Kanaki, T., Bujo, H. 等人：“LR11（一种嵌合 LDL 受体家族成员）的表达在动脉粥样硬化病变中显着增加”Arterioscler。

Wakiya,K.et al.: "A cyclic AMP response element and an ETS motif are involved in the transcreptional regulation 0 flt-1 tyrosine kinase (VEGF receptor 1) gene." J.Biol.Chem.271. 30823-30828 (1996)

Wakiya,K. 等人：“环状 AMP 反应元件和 ETS 基序参与转录调节 0 flt-1 酪氨酸激酶（VEGF 受体 1）基因。”

Sano, H., Sudo, T., Yokode, M., et al.: "Functional Blockade of Platelet-derived Growth Factor Receptor-β but Not of Receptor-α Prevents Vascular Smooth Muscle Cell Accumulation in the Fibrous Cap Lesions in Apolipoprotein E-deficient Mice"Circulation. 10

Sano, H.、Sudo, T.、Yokode, M. 等人：“功能性阻断血小板衍生生长因子受体-β 但不阻断受体-α 可防止载脂蛋白纤维帽病变中血管平滑肌细胞积聚E-缺陷小鼠”循环。
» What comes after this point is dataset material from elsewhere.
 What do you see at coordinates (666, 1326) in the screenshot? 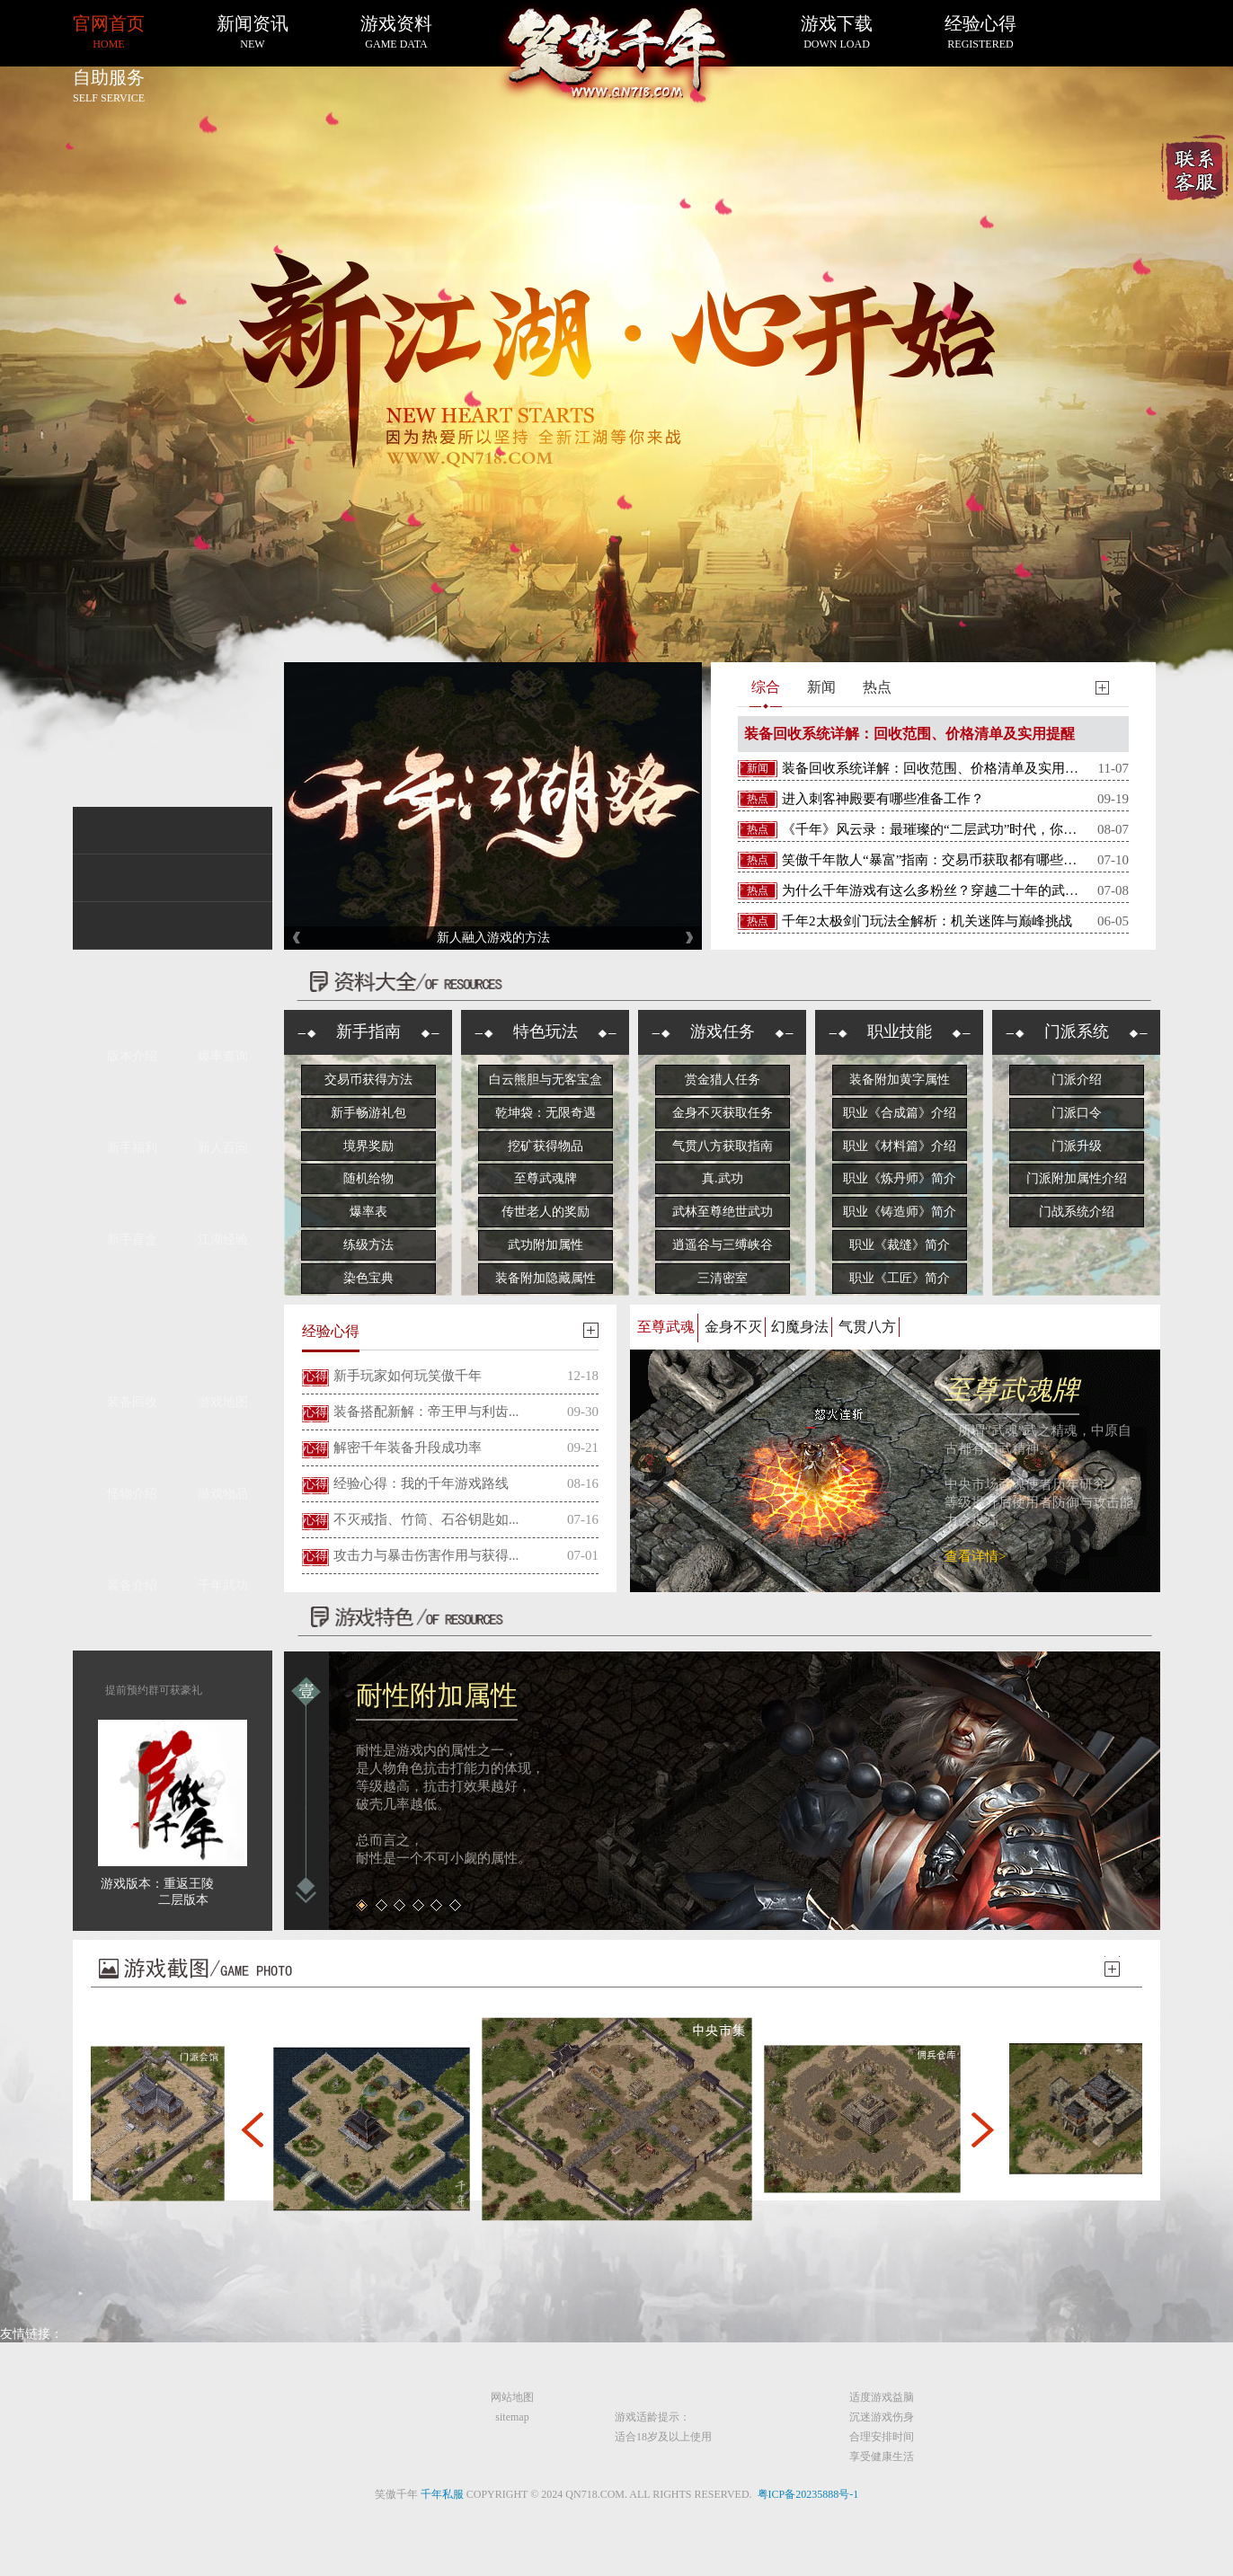
I see `至尊武魂` at bounding box center [666, 1326].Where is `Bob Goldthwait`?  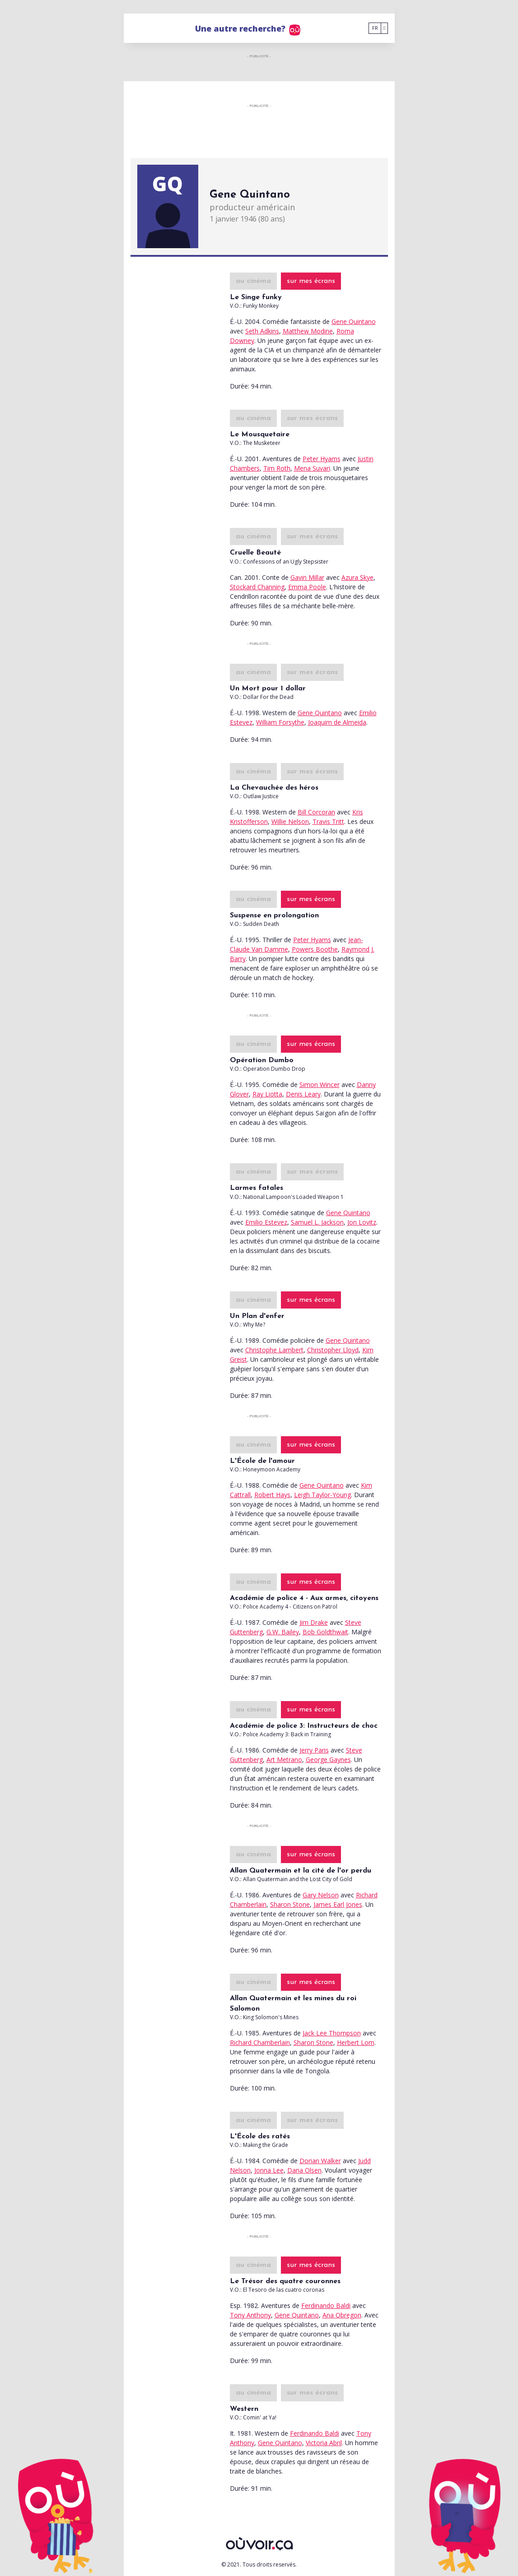 Bob Goldthwait is located at coordinates (325, 1632).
10

Sekiguchi K, Kurabayashi M, et al.: "Homeobox protein hex induces SMemb/Nonmuscle myosin heavy chain-B gene expression through the cAMP-responsive element"Circ Res. 88. 52-58 (2001)

Sekiguchi K、Kurabayashi M 等人：“同源框蛋白 hex 通过 cAMP 响应元件诱导 SMemb/非肌肉肌球蛋白重链 B 基因表达”Circ Res。